* Exercise description: Of the entries below, return exactly those lines that fall between the one containing "Podnieś wydajność" and the one containing "программирования", the two end lines included.

—————

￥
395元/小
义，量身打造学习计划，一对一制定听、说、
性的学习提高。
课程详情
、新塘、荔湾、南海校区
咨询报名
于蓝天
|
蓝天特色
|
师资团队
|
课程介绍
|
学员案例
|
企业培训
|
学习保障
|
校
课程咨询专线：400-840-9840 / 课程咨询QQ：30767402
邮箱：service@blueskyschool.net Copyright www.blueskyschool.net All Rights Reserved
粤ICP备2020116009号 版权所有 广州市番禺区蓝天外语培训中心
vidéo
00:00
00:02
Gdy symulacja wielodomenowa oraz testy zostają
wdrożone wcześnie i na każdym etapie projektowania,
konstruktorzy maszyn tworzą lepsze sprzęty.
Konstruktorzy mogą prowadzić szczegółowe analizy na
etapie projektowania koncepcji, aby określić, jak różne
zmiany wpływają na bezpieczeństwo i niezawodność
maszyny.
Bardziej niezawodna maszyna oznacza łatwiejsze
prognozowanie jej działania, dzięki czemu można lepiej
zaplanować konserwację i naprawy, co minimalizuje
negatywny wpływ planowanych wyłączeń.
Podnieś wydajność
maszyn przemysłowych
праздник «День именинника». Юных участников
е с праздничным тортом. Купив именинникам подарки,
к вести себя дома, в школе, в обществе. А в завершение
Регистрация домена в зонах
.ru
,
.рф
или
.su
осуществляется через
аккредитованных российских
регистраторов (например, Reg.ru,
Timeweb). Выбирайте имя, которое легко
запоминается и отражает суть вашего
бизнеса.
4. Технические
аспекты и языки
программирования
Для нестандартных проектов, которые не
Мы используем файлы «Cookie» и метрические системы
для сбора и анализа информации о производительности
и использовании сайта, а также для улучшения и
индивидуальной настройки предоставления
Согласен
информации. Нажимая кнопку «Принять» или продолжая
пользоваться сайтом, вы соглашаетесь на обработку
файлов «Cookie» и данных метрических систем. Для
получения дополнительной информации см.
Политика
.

—————

* Answer space:
Podnieś wydajność
maszyn przemysłowych
праздник «День именинника». Юных участников
е с праздничным тортом. Купив именинникам подарки,
к вести себя дома, в школе, в обществе. А в завершение
Регистрация домена в зонах
.ru
,
.рф
или
.su
осуществляется через
аккредитованных российских
регистраторов (например, Reg.ru,
Timeweb). Выбирайте имя, которое легко
запоминается и отражает суть вашего
бизнеса.
4. Технические
аспекты и языки
программирования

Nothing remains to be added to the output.